Il mio interlocutore non demorde, ha interpretato il mio sorriso come temevo, un assenso a sconfinare dal suo territorio di caccia. Che importa? Quel termine anglosassone, flirtare, è, oltre che adattissimo per il suo suono, innocuo, richiama un gioco insomma, il cui inizio è sconosciuto, come fosse un atteggiamento innato, naturale. Gli animali ce lo insegnano, senza troppe storie mettono in atto quanto è in loro potere per poter conquistare, circuire l’oggetto del loro desiderio. Esibizione di colori, suoni, muscoli ma, a differenza di noi umani, non si preoccupano se possano oppure no proporsi, incuranti delle conseguenze. In fondo è davvero un intrattenimento, forse il più intrigante da sempre, di certo ciò che resta, unico ricordo piacevole anche quando una storia finisce.
Si china a raccogliermi un foglio caduto dalla mia scrivania, ottimo espediente per avvicinarsi e mettersi nella condizione di farsi ringraziare.
Accidenti!
penso ma lo ringrazio, vittima del mio istinto educato, facendo trapelare un impercettibile stupore per la sua gentilezza.

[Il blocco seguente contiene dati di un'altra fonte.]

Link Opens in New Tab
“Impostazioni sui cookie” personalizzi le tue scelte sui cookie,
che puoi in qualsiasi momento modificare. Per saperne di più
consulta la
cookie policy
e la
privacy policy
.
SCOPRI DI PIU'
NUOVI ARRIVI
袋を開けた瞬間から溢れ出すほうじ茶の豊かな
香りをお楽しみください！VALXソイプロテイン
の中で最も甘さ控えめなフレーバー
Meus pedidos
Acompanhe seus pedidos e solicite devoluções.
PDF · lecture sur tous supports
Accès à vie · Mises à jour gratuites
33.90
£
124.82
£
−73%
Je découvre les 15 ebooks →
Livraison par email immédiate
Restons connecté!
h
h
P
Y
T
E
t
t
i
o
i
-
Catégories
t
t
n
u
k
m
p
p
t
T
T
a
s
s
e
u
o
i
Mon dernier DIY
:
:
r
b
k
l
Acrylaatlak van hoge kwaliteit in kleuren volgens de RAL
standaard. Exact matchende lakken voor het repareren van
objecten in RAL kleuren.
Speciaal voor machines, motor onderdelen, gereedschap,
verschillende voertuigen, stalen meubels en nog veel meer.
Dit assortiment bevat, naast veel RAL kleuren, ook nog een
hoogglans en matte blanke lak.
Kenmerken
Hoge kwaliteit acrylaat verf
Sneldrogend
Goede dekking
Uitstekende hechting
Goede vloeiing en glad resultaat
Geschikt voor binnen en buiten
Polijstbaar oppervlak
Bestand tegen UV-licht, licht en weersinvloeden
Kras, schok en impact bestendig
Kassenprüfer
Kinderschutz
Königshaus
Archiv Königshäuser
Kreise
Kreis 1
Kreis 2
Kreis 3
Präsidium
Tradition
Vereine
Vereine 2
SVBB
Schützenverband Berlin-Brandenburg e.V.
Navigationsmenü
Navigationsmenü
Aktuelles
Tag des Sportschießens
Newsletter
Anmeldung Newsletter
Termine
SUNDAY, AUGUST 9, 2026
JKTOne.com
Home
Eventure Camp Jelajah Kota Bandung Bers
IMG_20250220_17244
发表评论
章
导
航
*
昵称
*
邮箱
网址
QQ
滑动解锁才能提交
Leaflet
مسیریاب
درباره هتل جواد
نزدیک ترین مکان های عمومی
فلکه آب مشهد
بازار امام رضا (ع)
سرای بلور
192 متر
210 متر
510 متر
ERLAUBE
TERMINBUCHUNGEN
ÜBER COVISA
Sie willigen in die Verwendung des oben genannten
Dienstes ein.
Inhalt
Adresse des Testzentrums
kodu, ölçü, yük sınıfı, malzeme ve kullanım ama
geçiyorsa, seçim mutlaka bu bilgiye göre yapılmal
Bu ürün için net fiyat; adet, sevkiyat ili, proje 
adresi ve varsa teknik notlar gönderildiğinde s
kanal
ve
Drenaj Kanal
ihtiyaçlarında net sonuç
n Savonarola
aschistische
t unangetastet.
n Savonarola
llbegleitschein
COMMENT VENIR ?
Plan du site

Mi accorgo che Anna, dall’ufficio di fronte, ha osservato la scena e ha di certo colto il mio attimo di défaillance. Da domani non smetterà di tenermi gli occhi puntati addosso quando lui si ripresenterà.
Il signor Corrado Stoppa non ci pensa nemmeno ad andarsene, ora che è riuscito a farmi arrossire (ma sarò poi arrossita o è solo una mia impressione?) ma io mi riprendo, come se uscissi da una di quelle vignette dei fotoromanzi, mi irrigidisco quel tanto che basta ad accampare una scusa con lui.
«Mi scusi, ma ora ho mille cose da sbrigare, al vino ci penseremo un’altra volta!»
No, non posso credere a me stessa, perché mai ho pronunciato quella frase, quale altra volta, quale vino? Ora davvero mi sento avvampare e non dipende da uno sbalzo della temperatura, vorrei riavvolgere il nastro di questa breve conversazione con lui, controllo se Anna mi abbia per caso sentita, (quanto siamo insicuri davanti al parere degli estranei) ma mi tranquillizzo vedendo che è al telefono. Meglio, almeno questa mia debolezza non la potrà usare per sogghignare tra sé e magari divulgarla tra i colleghi. Le persone ingrandiscono sempre quando addirittura non inventano storie. Infamare è una delle attività umane meglio riuscite, da sempre. Odio il pettegolezzo, è la parte cattiva del giudizio. Quello che fa rabbia è che non sono stata nemmeno sgarbata con lui accomiatandolo, e no, che cavolo, gli ho fatto una promessa implicita, come potrebbe sentirsi offeso? Vulnerabile, troppo vulnerabile, una stupida donna vulnerabile. Ecco quello che sono.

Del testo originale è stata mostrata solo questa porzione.